Last year, when publisher Mad Cave Studios' talent search came to a conclusion, only eight creators out of many were left standing. Two of those creators were writer Anthony Cleveland and artist Jeferson Sadzinski. And in 2019, with their comic Show's End, they will finally be able to showcase their talent to the larger comic book world. 

PREVIEWSworld had a chance to sit down with one of the ringmasters of Show's End - writer Anthony Cleveland. In the following interview, he talks about the contest, his collaboration with artist Jeferson Sadzinski, and their story about a 12-year-old girl seeking refuge within a traveling freak show.

Show's End #1 (JUN191829is available at comic shops on August 7th. 

PREVIEWSworld: What was your reaction when you won the Mad Cave talent contest?

Anthony Cleveland: I've been writing indie comics for a few years, so...I'm pretty familiar with rejection. When I was told I was a finalist, I tried to not get overly excited in case it didn't work out, but our first few meetings went great and I was able to secure my spot early. The whole experience felt affirming, to be honest: "See, you don't suck after all!"

PREVIEWSworld: How did Show’s End come about as a project?

Anthony Cleveland: The story came together very quickly. Mad Cave wanted to do a story set at a circus or carnival in the 20's, and everything else was left to me to run with. Although Show's End is a fantasy comic at heart, I approached it like a horror story. When I did that, a lot of the scenes and images came together quickly. I also pulled from a lot of carnival lore and circus history as well.

I didn't speak with Jef until later in the process and I tried not to put any expectations on what I thought the art should look like. When I saw Jef's work, I knew right away that we had the right look for Show's End.

PREVIEWSworld: Tell us about Loralye. What makes her central to Show's End's story?

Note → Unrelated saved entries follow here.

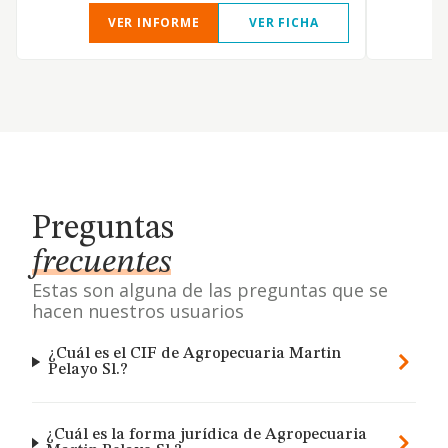
VER INFORME
VER FICHA
Preguntas
frecuentes
Estas son alguna de las preguntas que se
hacen nuestros usuarios
¿Cuál es el CIF de Agropecuaria Martin
Pelayo Sl.?
¿Cuál es la forma jurídica de Agropecuaria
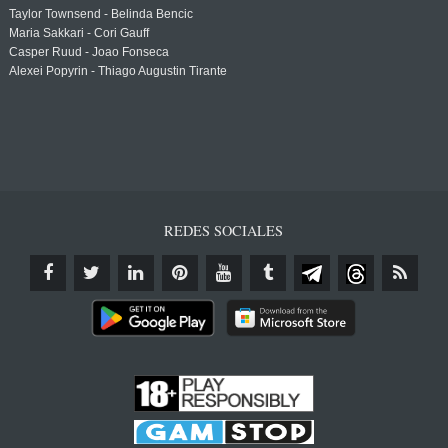
Taylor Townsend - Belinda Bencic
Maria Sakkari - Cori Gauff
Casper Ruud - Joao Fonseca
Alexei Popyrin - Thiago Augustin Tirante
REDES SOCIALES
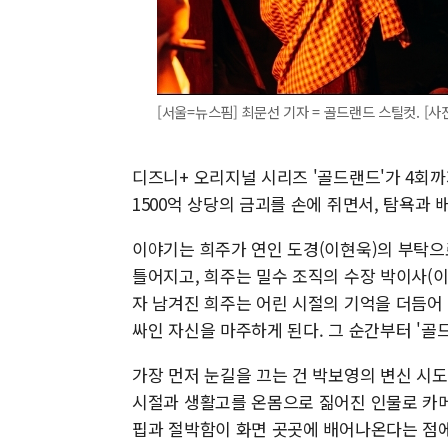
[서울=뉴스핌] 최문선 기자 = 골드랜드 스틸컷. [사진
디즈니+ 오리지널 시리즈 '골드랜드'가 4회까
1500억 상당의 금괴를 손에 쥐면서, 탐욕과
이야기는 희주가 연인 도경(이현욱)의 부탁으
틀어지고, 희주는 밀수 조직의 수장 박이사(이
자 남겨진 희주는 어린 시절의 기억을 더듬어
싸인 자신을 마주하게 된다. 그 순간부터 '골
가장 먼저 눈길을 끄는 건 박보영의 변신 시
시절과 생활고를 온몸으로 짊어진 인물로 카메
핍과 절박함이 화면 곳곳에 배어나온다는 점에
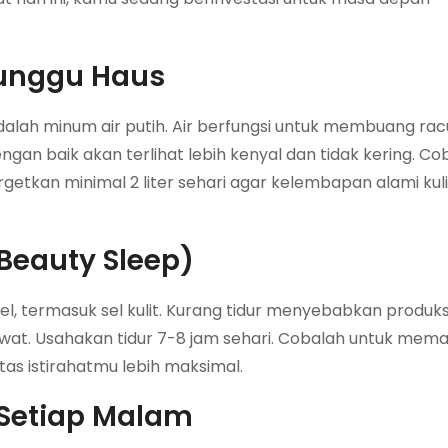
Tunggu Haus
alah minum air putih. Air berfungsi untuk membuang ra
dengan baik akan terlihat lebih kenyal dan tidak kering. C
tkan minimal 2 liter sehari agar kelembapan alami kuli
(Beauty Sleep)
el, termasuk sel kulit. Kurang tidur menyebabkan produk
wat. Usahakan tidur 7-8 jam sehari. Cobalah untuk mema
tas istirahatmu lebih maksimal.
 Setiap Malam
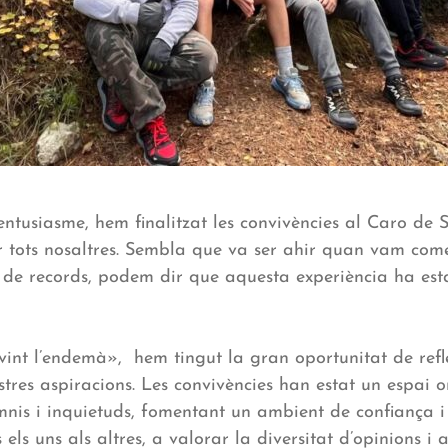
 entusiasme, hem finalitzat les convivències al Caro de 
tots nosaltres. Sembla que va ser ahir quan vam comen
 de records, podem dir que aquesta experiència ha est
vint l’endemà», hem tingut la gran oportunitat de refl
nostres aspiracions. Les convivències han estat un espai
mnis i inquietuds, fomentant un ambient de confiança i
 els uns als altres, a valorar la diversitat d’opinions i 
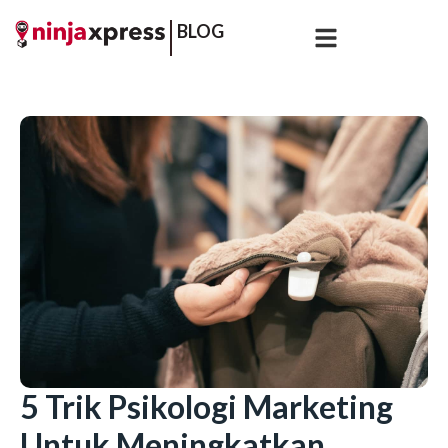
BLOG
5 Trik Psikologi Marketing
Untuk Meningkatkan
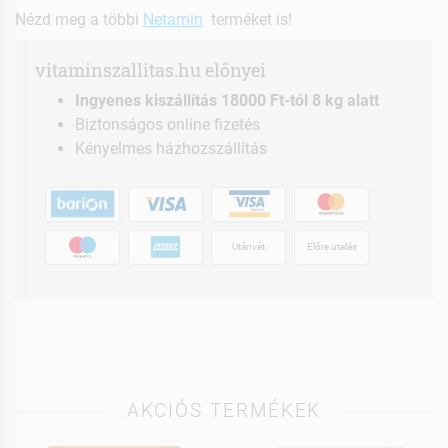
Nézd meg a többi
Netamin
terméket is!
vitaminszallitas.hu előnyei
Ingyenes kiszállítás 18000 Ft-tól 8 kg alatt
Biztonságos online fizetés
Kényelmes házhozszállítás
Utánvét
Előre utalás
AKCIÓS TERMÉKEK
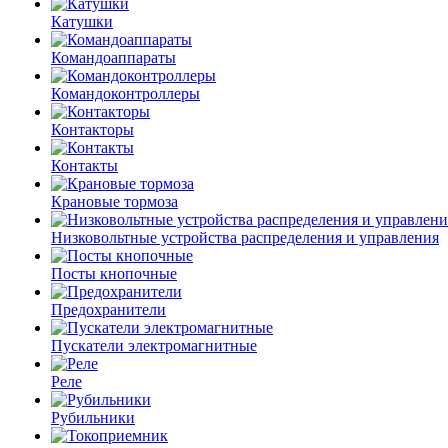
Катушки
Командоаппараты
Командоконтроллеры
Контакторы
Контакты
Крановые тормоза
Низковольтные устройства распределения и управления
Посты кнопочные
Предохранители
Пускатели электромагнитные
Реле
Рубильники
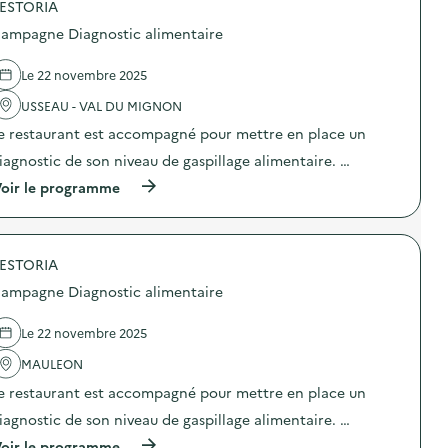
g
ESTORIA
p
a
o
ampagne Diagnostic alimentaire
n
s
i
d
s
e
Le 22 novembre 2025
a
l
t
'
USSEAU - VAL DU MIGNON
i
a
e restaurant est accompagné pour mettre en place un
o
c
n
t
iagnostic de son niveau de gaspillage alimentaire. …
d
i
’
o
(
oir le programme
u
n
à
n
:
p
e
V
r
c
i
o
o
s
ESTORIA
p
l
i
o
ampagne Diagnostic alimentaire
l
t
s
e
e
d
c
d
e
Le 22 novembre 2025
t
e
l
e
l
'
MAULEON
s
a
a
o
e restaurant est accompagné pour mettre en place un
R
c
l
e
t
iagnostic de son niveau de gaspillage alimentaire. …
i
s
i
d
s
o
(
oir le programme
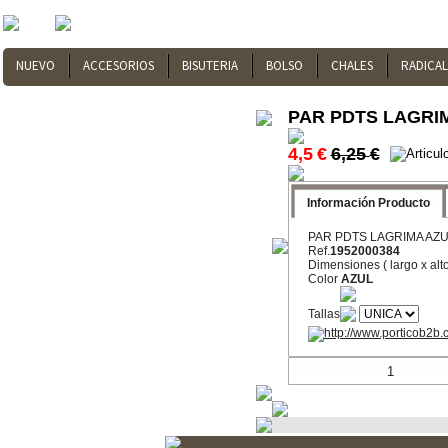
NUEVO
ACCESORIOS
BISUTERIA
BOLSO
CHALES
RADICA
PAR PDTS LAGRI
4,5
€
6,25
€
Información Producto
PAR PDTS LAGRIMA AZ
Ref.
1952000384
Dimensiones
( largo x alt
Color
AZUL
Tallas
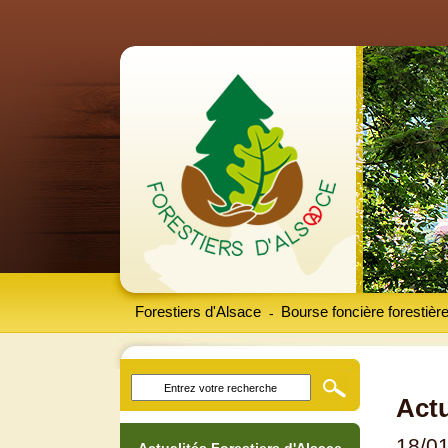
Forestiers d'Alsace
Bourse foncière forestièr
-
Actu
18/0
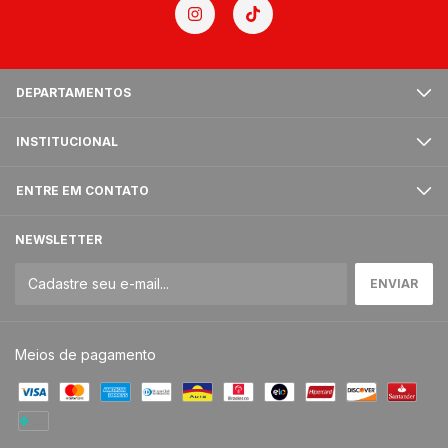
DEPARTAMENTOS
INSTITUCIONAL
ENTRE EM CONTATO
NEWSLETTER
Meios de pagamento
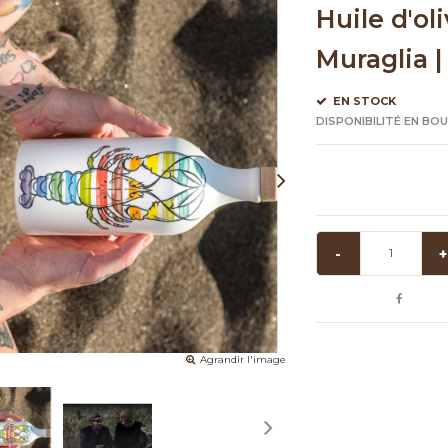
Huile d'ol
Muraglia |
EN STOCK
DISPONIBILITÉ EN BO
-
+
Agrandir l'image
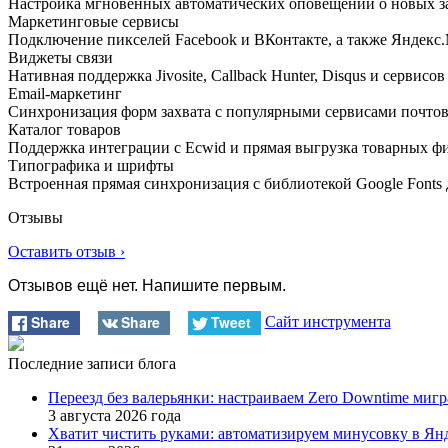
Настройка мгновенных автоматических оповещений о новых за
Маркетинговые сервисы
Подключение пикселей Facebook и ВКонтакте, а также Яндекс.М
Виджеты связи
Нативная поддержка Jivosite, Callback Hunter, Disqus и сервисо
Email-маркетинг
Синхронизация форм захвата с популярными сервисами почтовы
Каталог товаров
Поддержка интеграции с Ecwid и прямая выгрузка товарных ф
Типографика и шрифты
Встроенная прямая синхронизация с библиотекой Google Fonts
Отзывы
Оставить отзыв ›
Отзывов ещё нет. Напишите первым.
Share
Share
Tweet
Сайт инструмента
Последние записи блога
Переезд без валерьянки: настраиваем Zero Downtime миг
3 августа 2026 года
Хватит чистить руками: автоматизируем минусовку в Янде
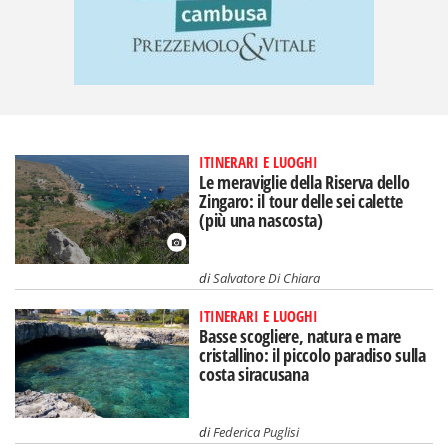
ITINERARI E LUOGHI
Le meraviglie della Riserva dello
Zingaro: il tour delle sei calette
(più una nascosta)
di
Salvatore Di Chiara
ITINERARI E LUOGHI
Basse scogliere, natura e mare
cristallino: il piccolo paradiso sulla
costa siracusana
di
Federica Puglisi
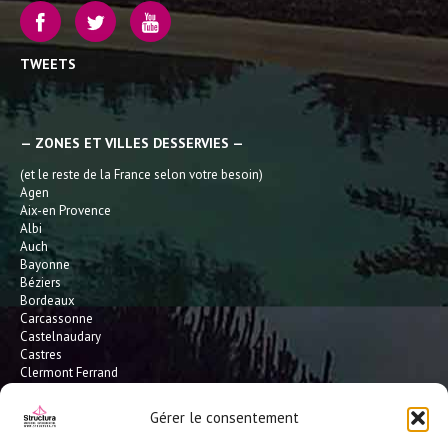
TWEETS
— ZONES ET VILLES DESSERVIES —
(et le reste de la France selon votre besoin)
Agen
Aix-en Provence
Albi
Auch
Bayonne
Béziers
Bordeaux
Carcassonne
Castelnaudary
Castres
Clermont Ferrand
Dax
Gaillac
Gérer le consentement
Hossegor
Leucate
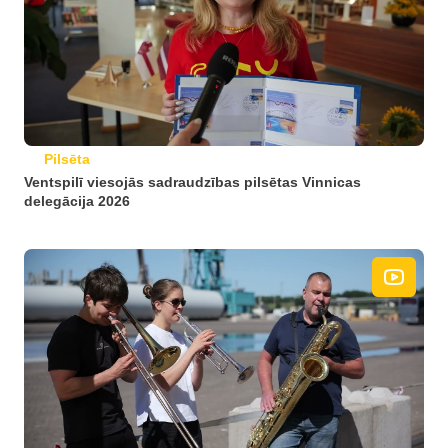
Pilsēta
Ventspilī viesojās sadraudzības pilsētas Vinnicas
delegācija 2026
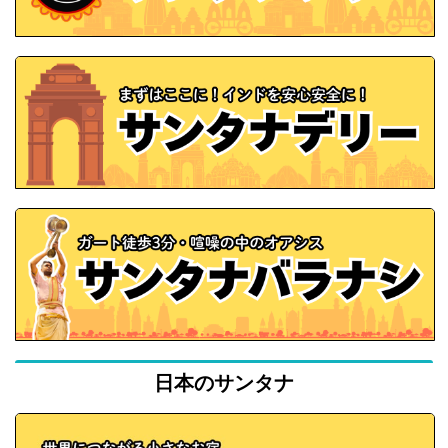
日本のサンタナ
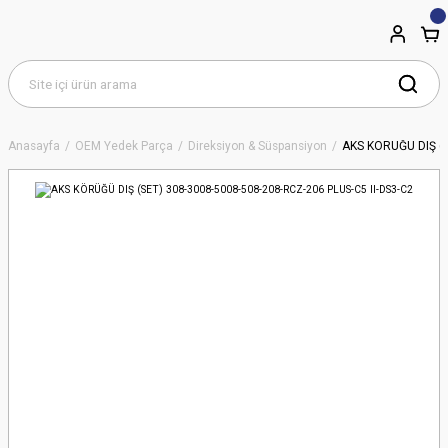
Anasayfa
OEM Yedek Parça
Direksiyon & Süspansiyon
AKS KÖRÜĞÜ DIŞ (S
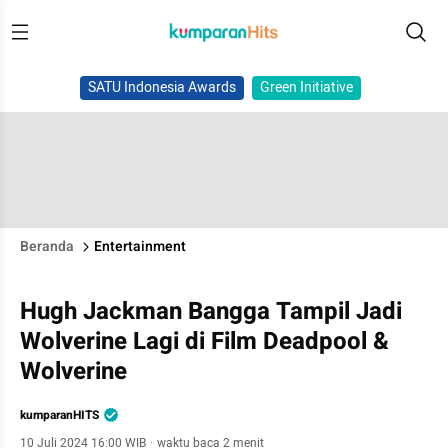
SATU Indonesia Awards
Green Initiative
Beranda
Entertainment
Hugh Jackman Bangga Tampil Jadi
Wolverine Lagi di Film Deadpool &
Wolverine
kumparanHITS
10 Juli 2024 16:00 WIB
·
waktu baca 2 menit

Anthony Cleveland: Loralye is a runaway who knows very little about the world around her. She finds the carnival and is immediately entranced by the lights and performances at the show. She feels like she's finally found her place and asks to stay. The performers don't understand, because she looks like a regular, plain little girl. They don't see what about the freak show appeals so much to her. Slowly, she gains the carnival's trust and we learn she's hiding a secret that's more freakish than anything at the show...

PREVIEWSworld: Have you seen the 1932 movie Freaks? It's hard not to think of that film when hearing about this comic.

Anthony Cleveland: I love Freaks and all of Tod Browning's circus movies. They absolutely had a massive influence on this comic. I feel like you can't have a story like this without acknowledging that film or paying tribute to it in some way. A lot of my reference material came from the film as well. [That said,] I think what's important in a story like this is to respect the characters. I knew it was important to approach all the characters as people and not props. As much as I love Tod Browning's Freaks, a lot of his characters are there to be background figures and just do their acts on screen as a gimmick. Even though our characters are just illustrations, I never wanted panels or scenes where we linger on observing how different they may appear. I'm more interested in the reader trying to see what makes them tick.

PREVIEWSworld: In terms of audience, who is Show’s End for?

Anthony Cleveland: I wanted to make Show's End accessible to a wide audience. I kept in mind the elements I enjoyed from young adult books, anime, Ray Bradbury novels, and Lovecraft shorts. It's really a wide mix. I also strived to make it welcoming to a broad audience without sacrificing the moments where the comic needed to be more intense. I think there's something for anyone who's interested in a story like this.